Variation among continents in some loci can be explained by geographically restricted selection pressures, such as those related to climate or to some infectious diseases, such as malaria11. In fact, the right-hand tail of the FST distribution has been used to search for loci under selection12. Whether owing to drift or to selection, some genes with high FST values may be related to health issues, either as etiologic factors in common diseases or in drug metabolism13. Therefore, even if population genetic differences are small, they should not be ignored when trying to establish the genetic architecture of complex, common disease. Obviously, environmental factors may carry a greater weight in determining differences in prevalence of common diseases among socially defined ethnic groups.

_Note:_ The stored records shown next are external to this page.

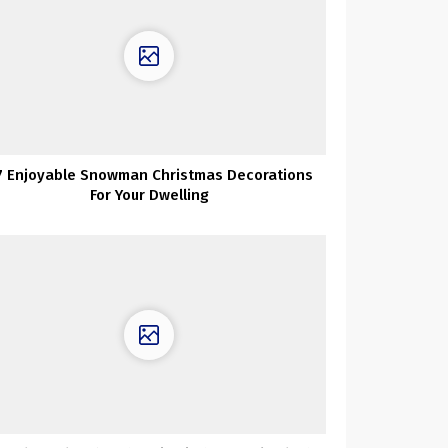
7 Enjoyable Snowman Christmas Decorations
For Your Dwelling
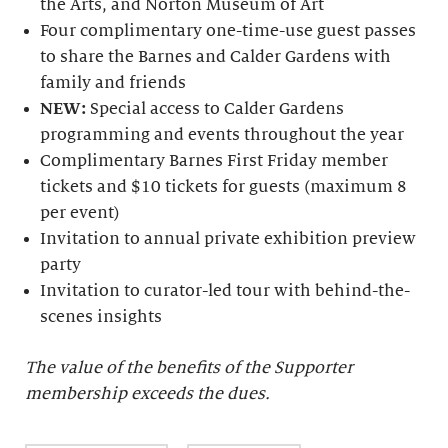
the Arts, and Norton Museum of Art
Four complimentary one-time-use guest passes
to share the Barnes and Calder Gardens with
family and friends
NEW:
Special access to Calder Gardens
programming and events throughout the year
Complimentary Barnes First Friday member
tickets and $10 tickets for guests (maximum 8
per event)
Invitation to annual private exhibition preview
party
Invitation to curator-led tour with behind-the-
scenes insights
The value of the benefits of the Supporter
membership exceeds the dues.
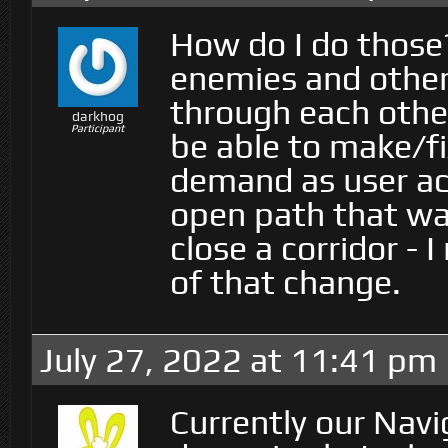
How do I do those?
enemies and other 
through each other
darkhog
Participant
be able to make/f
demand as user act
open path that was
close a corridor - 
of that change.
July 27, 2022 at 11:41 pm
Currently our Nav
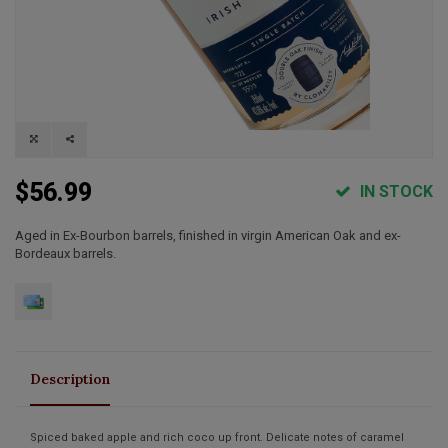
$56.99
IN STOCK
Aged in Ex-Bourbon barrels, finished in virgin American Oak and ex-
Bordeaux barrels.
Description
Spiced baked apple and rich coco up front. Delicate notes of caramel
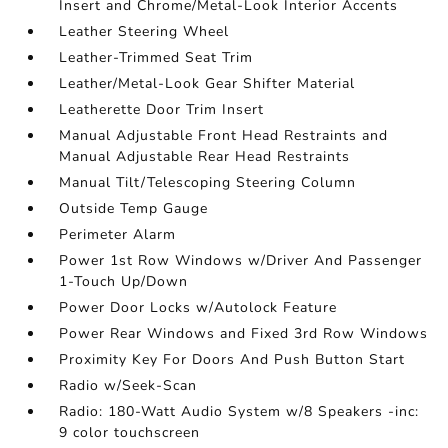
Insert and Chrome/Metal-Look Interior Accents
Leather Steering Wheel
Leather-Trimmed Seat Trim
Leather/Metal-Look Gear Shifter Material
Leatherette Door Trim Insert
Manual Adjustable Front Head Restraints and
Manual Adjustable Rear Head Restraints
Manual Tilt/Telescoping Steering Column
Outside Temp Gauge
Perimeter Alarm
Power 1st Row Windows w/Driver And Passenger
1-Touch Up/Down
Power Door Locks w/Autolock Feature
Power Rear Windows and Fixed 3rd Row Windows
Proximity Key For Doors And Push Button Start
Radio w/Seek-Scan
Radio: 180-Watt Audio System w/8 Speakers -inc:
9 color touchscreen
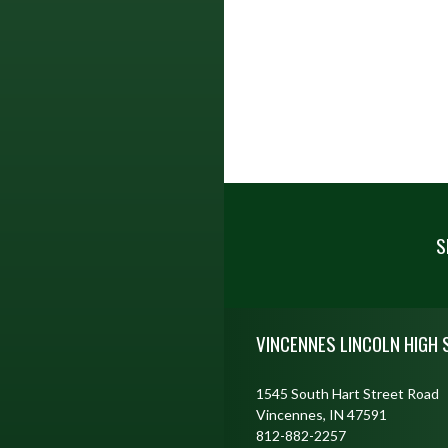
S
Skip Footer
VINCENNES LINCOLN HIGH
1545 South Hart Street Road
Vincennes, IN 47591
812-882-2257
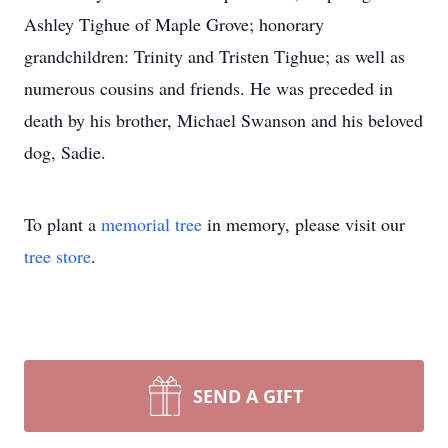
Ashley Tighue of Maple Grove; honorary
grandchildren: Trinity and Tristen Tighue; as well as
numerous cousins and friends. He was preceded in
death by his brother, Michael Swanson and his beloved
dog, Sadie.
To plant a
memorial tree
in memory, please visit our
tree store
.
SEND A GIFT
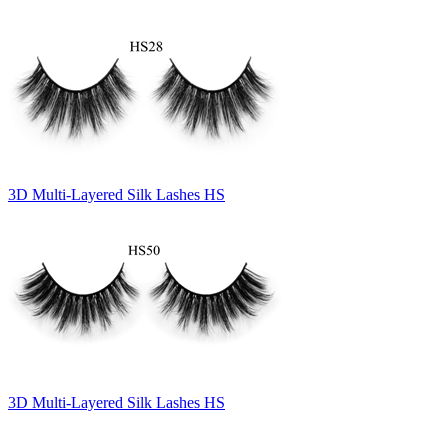
3D Multi-Layered Silk Lashes HS
3D Multi-Layered Silk Lashes HS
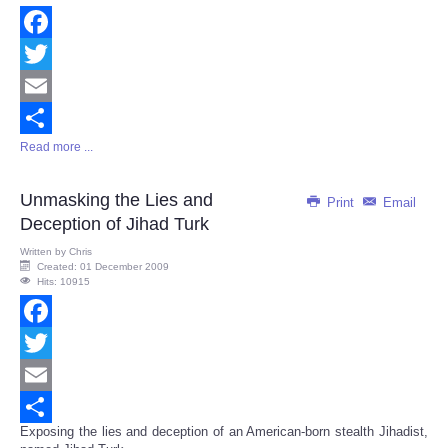
Facebook
Twitter
Email
Read more ...
Share
Unmasking the Lies and
Print
Email
Deception of Jihad Turk
Written by
Chris
Created: 01 December 2009
Hits: 10915
Facebook
Twitter
Email
Exposing the lies and deception of an American-born stealth Jihadist,
Share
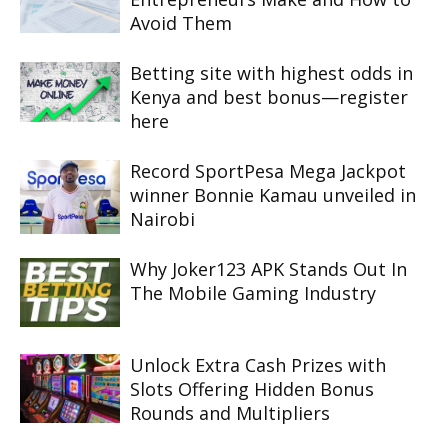
Avoid Them
Betting site with highest odds in
Kenya and best bonus—register
here
Record SportPesa Mega Jackpot
winner Bonnie Kamau unveiled in
Nairobi
Why Joker123 APK Stands Out In
The Mobile Gaming Industry
Unlock Extra Cash Prizes with
Slots Offering Hidden Bonus
Rounds and Multipliers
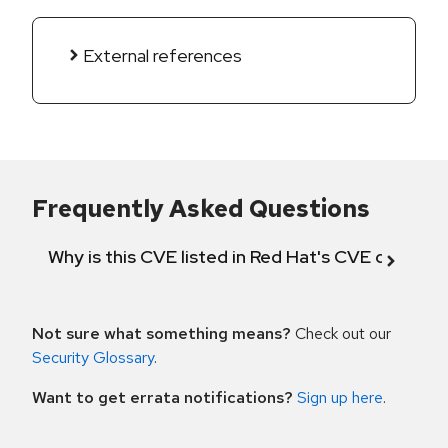
External references
Frequently Asked Questions
Why is this CVE listed in Red Hat's CVE databas
Not sure what something means?
Check out our
Security Glossary
.
Want to get errata notifications?
Sign up here
.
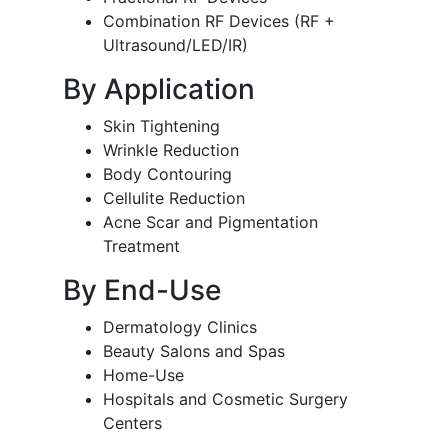
Combination RF Devices (RF +
Ultrasound/LED/IR)
By Application
Skin Tightening
Wrinkle Reduction
Body Contouring
Cellulite Reduction
Acne Scar and Pigmentation
Treatment
By End-Use
Dermatology Clinics
Beauty Salons and Spas
Home-Use
Hospitals and Cosmetic Surgery
Centers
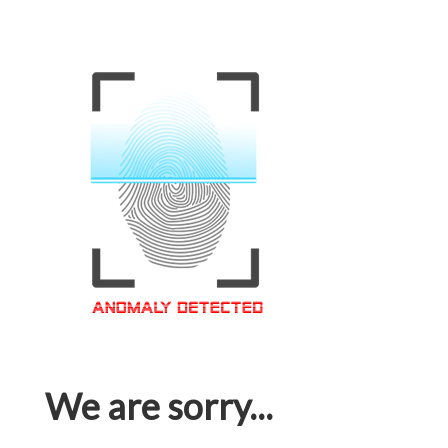
We are sorry...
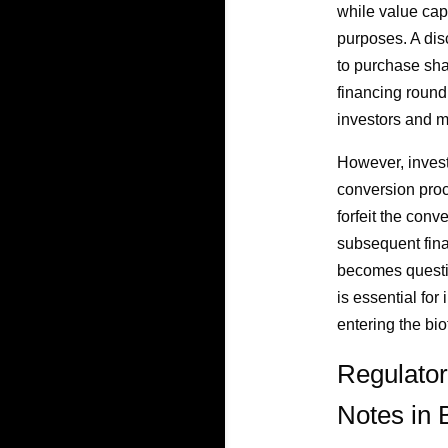
while value cap
purposes. A dis
to purchase sha
financing round
investors and m
However, investo
conversion proc
forfeit the conv
subsequent finan
becomes questio
is essential for
entering the bi
Regulator
Notes in 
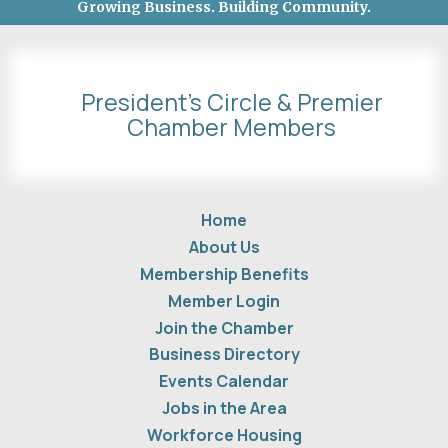
Growing Business. Building Community.
President's Circle & Premier
Chamber Members
Home
About Us
Membership Benefits
Member Login
Join the Chamber
Business Directory
Events Calendar
Jobs in the Area
Workforce Housing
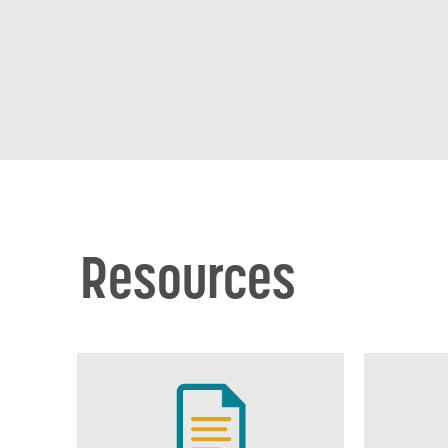
Resources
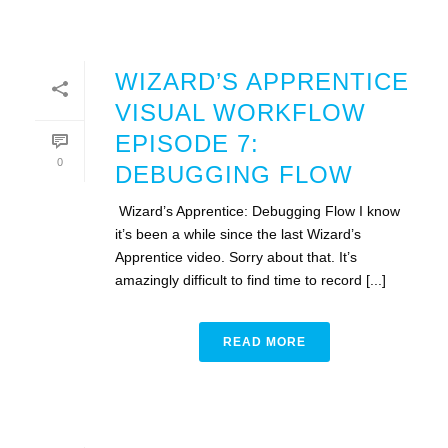
WIZARD’S APPRENTICE
VISUAL WORKFLOW
EPISODE 7:
0
DEBUGGING FLOW
Wizard’s Apprentice: Debugging Flow I know
it’s been a while since the last Wizard’s
Apprentice video. Sorry about that. It’s
amazingly difficult to find time to record [...]
READ MORE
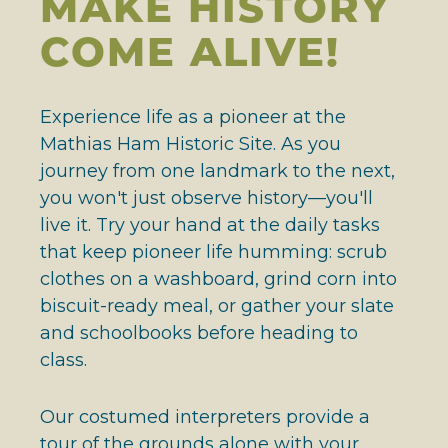
MAKE HISTORY
COME ALIVE!
Experience life as a pioneer at the
Mathias Ham Historic Site. As you
journey from one landmark to the next,
you won't just observe history—you'll
live it. Try your hand at the daily tasks
that keep pioneer life humming: scrub
clothes on a washboard, grind corn into
biscuit-ready meal, or gather your slate
and schoolbooks before heading to
class.
Our costumed interpreters provide a
tour of the grounds alone with your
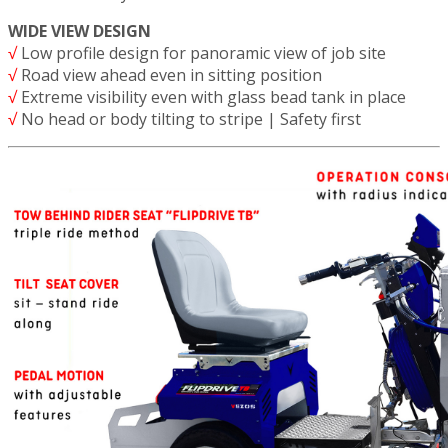
WIDE VIEW DESIGN
√
Low profile design for panoramic view of job site
√
Road view ahead even in sitting position
√
Extreme visibility even with glass bead tank in place
√
No head or body tilting to stripe | Safety first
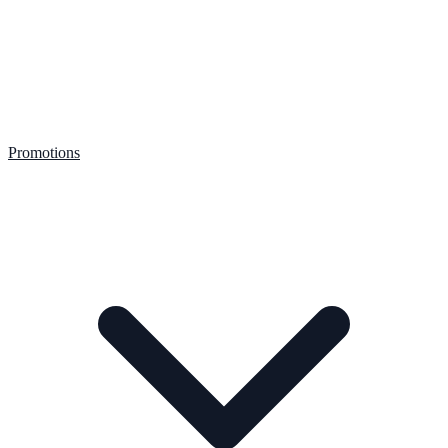
Promotions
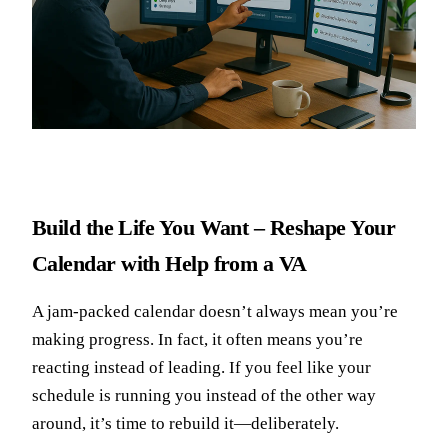
Build the Life You Want – Reshape Your
Calendar with Help from a VA
A jam-packed calendar doesn’t always mean you’re
making progress. In fact, it often means you’re
reacting instead of leading. If you feel like your
schedule is running you instead of the other way
around, it’s time to rebuild it—deliberately.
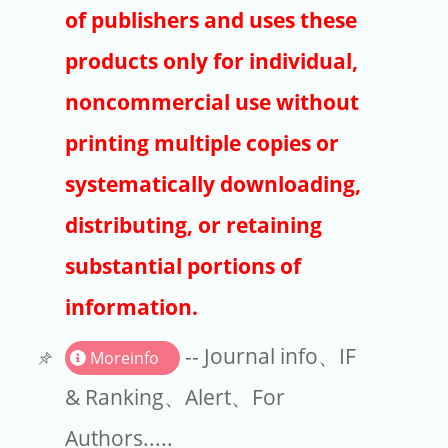
Publishers
of publishers and uses these
Copyright
products only for individual,
Article Processing Charges
noncommercial use without
printing multiple copies or
EndNote
systematically downloading,
distributing, or retaining
substantial portions of
information.
-- Journal info、IF
Moreinfo
& Ranking、Alert、For
Authors.....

One of the current main lines of attack for such a complex problem as the genetic basis of common diseases is a two-step approach: (i) define a minimum set of single-nucleotide polymorphisms (SNPs) that would capture the linkage disequilibrium landscape of the human genome and (ii) apply those SNPs to association studies. Human population genetic structure should be considered in both steps. The first step is being addressed by the HapMap project, in which millions of SNPs will be typed in samples of European, African and East Asian origin (see http://www.genome.gov/page.cfm?pageID=10005336). A careful consideration of sampling and population definition will be essential for this project. This division of humankind into three typologies would not capture a substantial fraction of genetic variation, both by ignoring subdivision within continents and by missing populations such as Native Americans and Oceanians that contribute as much as half of the global FST (ref. 2). This is particularly relevant as SNPs are being chosen with a frequency threshold set at 10% for the least frequent allele; a considerable fraction of common SNPs in Native Americans and Oceanians will probably be missed by the simplistic approaches to population designation14,15.

General genetic differences between cases and controls may result in false positives in association studies. This can be avoided by carefully checking ancestry in cases and controls beyond the usual self-reported ethnic identities and by typing a routine battery of polymorphisms in both samples. Large differences in such polymorphisms can flag inadequate samples before the daunting task of whole-genome SNP typing is unleashed on them. Increasingly, medical genetics will rely on population-based approaches to studying disease. It is apparent that interpopulation genetic differences can be identified. Though they are small, these differences may be used to partly understand differences in disease risk among populations. The next natural level—differences among individuals—will pave the way for personalized medicine.